Cool :) Are you thinking of some specific?

#### Rob Lewis (Dec 28 2019 at 00:42):

Renaming all the primed tactics, first of all, but I think there's a lot.

#### Patrick Massot (Dec 28 2019 at 10:33):

I'm very much interested in this for teaching. Is there anything I could do to get a version of Lean for linux, windows and MacOS where all primed versions become unprimed and, much more importantly, rintros becomes intro and rcases becomes cases? I think those would intro and cases changes would even be backward compatible.

#### Kevin Buzzard (Dec 28 2019 at 10:52):

I think cases H with H1 H2 becomes rcases H with ⟨H1, H2⟩.

#### Chris Hughes (Dec 28 2019 at 10:58):

There's plenty of little updates to the library that we'd like to do (e.g. get rid of nat.pow and discrete_field). Would it be a good idea to move the core library into mathlib and make these changes?

#### Yury G. Kudryashov (Dec 28 2019 at 11:01):

BTW, which part of the Lean C++ code is responsible for class instances resolution? I think about adding an algorithm that works better with algebraic classes, namely go down the chain from existing constants, not up from the goal.

#### Patrick Massot (Dec 28 2019 at 12:06):

Indeed rcases is not backward compatible, I was wrong.

#### Patrick Massot (Dec 28 2019 at 12:08):

Yury, what you are asking for is a huge change.

#### Patrick Massot (Dec 28 2019 at 12:10):

It seems that what I'm asking should actually be rather easy. The intro tactic is defined in Lean (in core lib of course) so it should be possible to change it without recompiling Lean, and I could try to find a completely new name for rcases. Too bad split and destruct are already taken.
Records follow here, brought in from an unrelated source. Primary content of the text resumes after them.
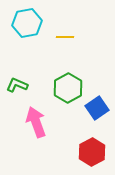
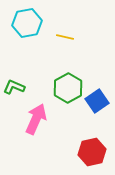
yellow line: rotated 12 degrees clockwise
green L-shape: moved 3 px left, 2 px down
blue square: moved 7 px up
pink arrow: moved 3 px up; rotated 44 degrees clockwise
red hexagon: rotated 16 degrees clockwise
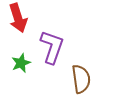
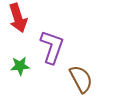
green star: moved 1 px left, 3 px down; rotated 18 degrees clockwise
brown semicircle: rotated 20 degrees counterclockwise
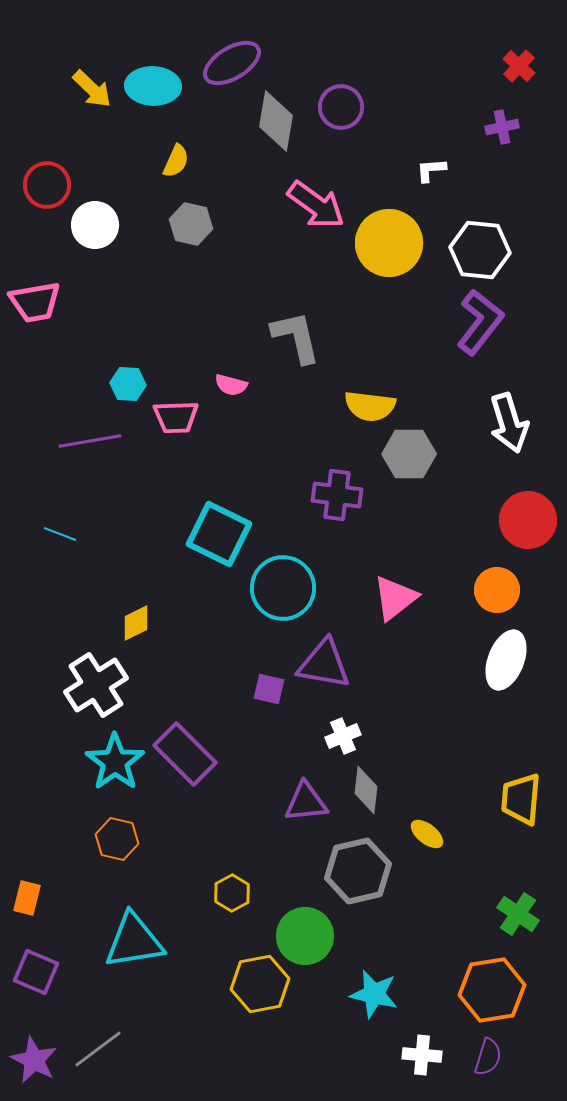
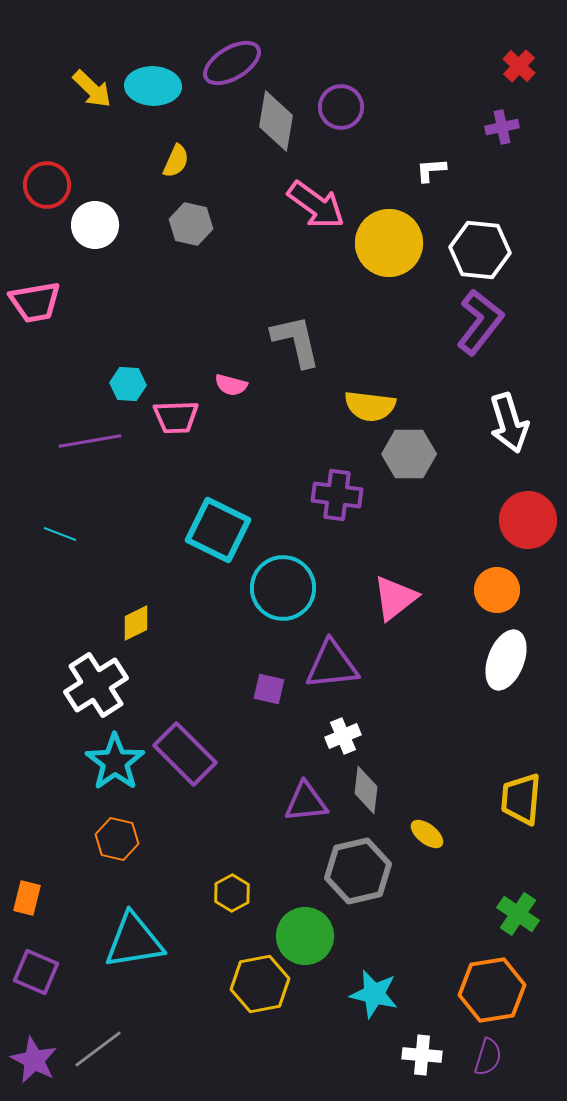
gray L-shape at (296, 337): moved 4 px down
cyan square at (219, 534): moved 1 px left, 4 px up
purple triangle at (324, 664): moved 8 px right, 1 px down; rotated 16 degrees counterclockwise
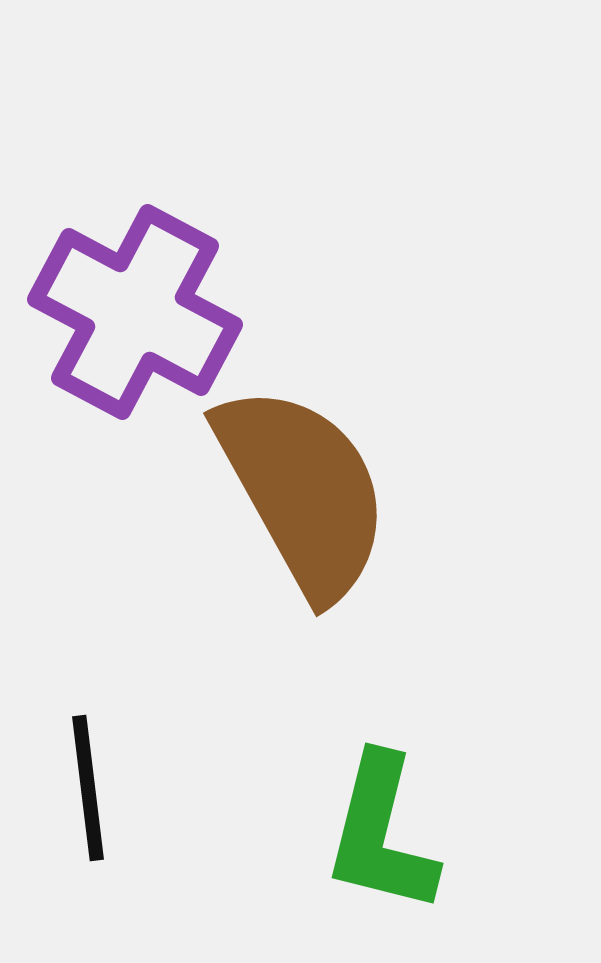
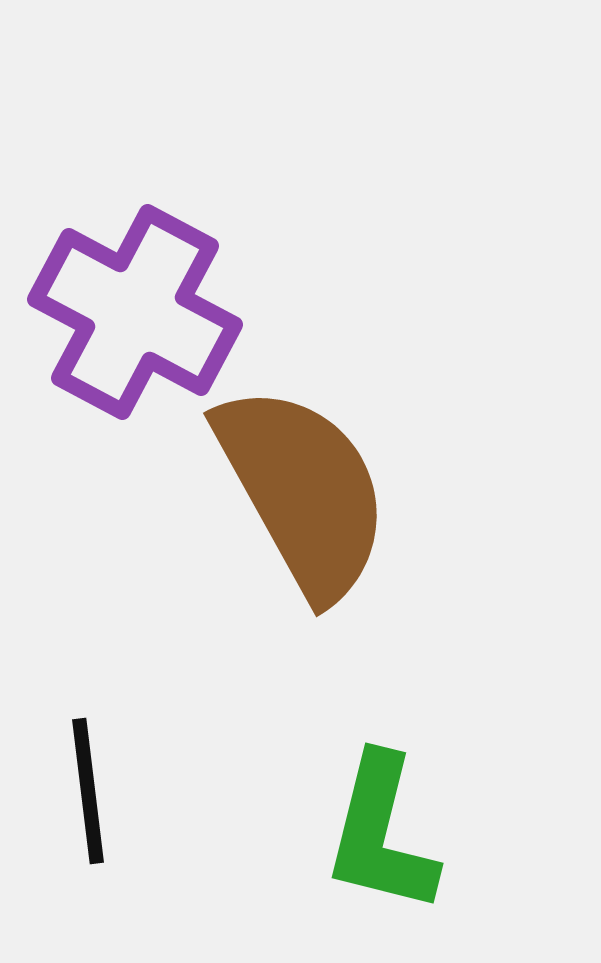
black line: moved 3 px down
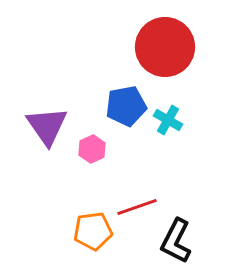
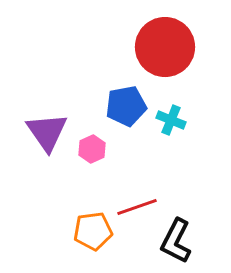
cyan cross: moved 3 px right; rotated 8 degrees counterclockwise
purple triangle: moved 6 px down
#### Patrick Massot (Dec 28 2019 at 12:13):

@Simon Hudon Is there any reason why intro wasn't changed to rintro in Lean 3.5.0c?

#### Yury G. Kudryashov (Dec 28 2019 at 12:13):

@Patrick Massot I don't know whether I'll have time/skills to work on this, and I don't expect it to be done soon. However I feel that this is a way to go, at least for algebraic structures.

#### Patrick Massot (Dec 28 2019 at 12:15):

I don't deny that, I'm only trying to keep a distinction between easy modifications that could be made before or during Fomm2020 and long-term goals.

#### Kevin Buzzard (Dec 28 2019 at 14:45):

Yury, you would probably be better off talking to @Daniel Selsam directly about this. He understands type class inference well. In some sense type class inference has turned out to be one of the biggest problems which mathematicians have had with Lean 3, and things were written about it in the mathlib paper. My impression is that it was originally written with modest goals in mind perhaps inspired by the way it is used in computer science, and then mathematicians wanted to push it a whole lot further ("if group is a typeclass then I guess module should be too, because modules are defined by a few axioms just like groups -- oh dear things just got complicated" was something that happened, and "if group is a typeclass then I guess ring and comm_ring and field and complete_topological_field and 100 other things are too -- oh crap, type class inference is now trying 20 times to prove that the integers are a field".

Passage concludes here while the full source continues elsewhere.